Both the line below containing "これは出荷検査によって、得意先に" and the line containing "メージ訓練などを行う必要がある。", along with every line between them, should be repeated exactly; no other line belongs in the answer.

*** SUPPLIED RECORDS ***

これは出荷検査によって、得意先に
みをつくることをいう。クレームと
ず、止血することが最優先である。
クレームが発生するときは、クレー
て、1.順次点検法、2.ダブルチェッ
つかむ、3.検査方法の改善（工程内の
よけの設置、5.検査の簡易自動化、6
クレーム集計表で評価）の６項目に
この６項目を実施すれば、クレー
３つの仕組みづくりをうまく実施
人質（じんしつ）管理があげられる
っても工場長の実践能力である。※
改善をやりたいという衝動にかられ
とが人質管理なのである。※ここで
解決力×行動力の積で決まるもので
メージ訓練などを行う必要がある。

***
*** SUPPLIED RECORDS ***

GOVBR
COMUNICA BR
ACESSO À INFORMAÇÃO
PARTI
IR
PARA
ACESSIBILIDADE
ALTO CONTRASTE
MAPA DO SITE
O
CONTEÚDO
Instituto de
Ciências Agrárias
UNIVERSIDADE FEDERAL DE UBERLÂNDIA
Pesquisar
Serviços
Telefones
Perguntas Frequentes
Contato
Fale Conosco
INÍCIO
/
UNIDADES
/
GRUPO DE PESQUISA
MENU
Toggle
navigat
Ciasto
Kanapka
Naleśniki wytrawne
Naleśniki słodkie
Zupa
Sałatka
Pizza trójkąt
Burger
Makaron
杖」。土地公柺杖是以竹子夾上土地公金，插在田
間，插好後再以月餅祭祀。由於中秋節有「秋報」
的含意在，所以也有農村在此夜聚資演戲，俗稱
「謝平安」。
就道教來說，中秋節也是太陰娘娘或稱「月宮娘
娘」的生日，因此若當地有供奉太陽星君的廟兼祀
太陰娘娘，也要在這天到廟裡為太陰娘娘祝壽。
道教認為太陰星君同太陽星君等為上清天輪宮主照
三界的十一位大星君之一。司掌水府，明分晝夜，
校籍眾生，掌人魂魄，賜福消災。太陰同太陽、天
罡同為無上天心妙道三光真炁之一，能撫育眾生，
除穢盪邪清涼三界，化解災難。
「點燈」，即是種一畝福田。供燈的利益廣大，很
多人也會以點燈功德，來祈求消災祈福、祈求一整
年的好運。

***

▶ [RESPONSE TO THIS TASK]
これは出荷検査によって、得意先に
みをつくることをいう。クレームと
ず、止血することが最優先である。
クレームが発生するときは、クレー
て、1.順次点検法、2.ダブルチェッ
つかむ、3.検査方法の改善（工程内の
よけの設置、5.検査の簡易自動化、6
クレーム集計表で評価）の６項目に
この６項目を実施すれば、クレー
３つの仕組みづくりをうまく実施
人質（じんしつ）管理があげられる
っても工場長の実践能力である。※
改善をやりたいという衝動にかられ
とが人質管理なのである。※ここで
解決力×行動力の積で決まるもので
メージ訓練などを行う必要がある。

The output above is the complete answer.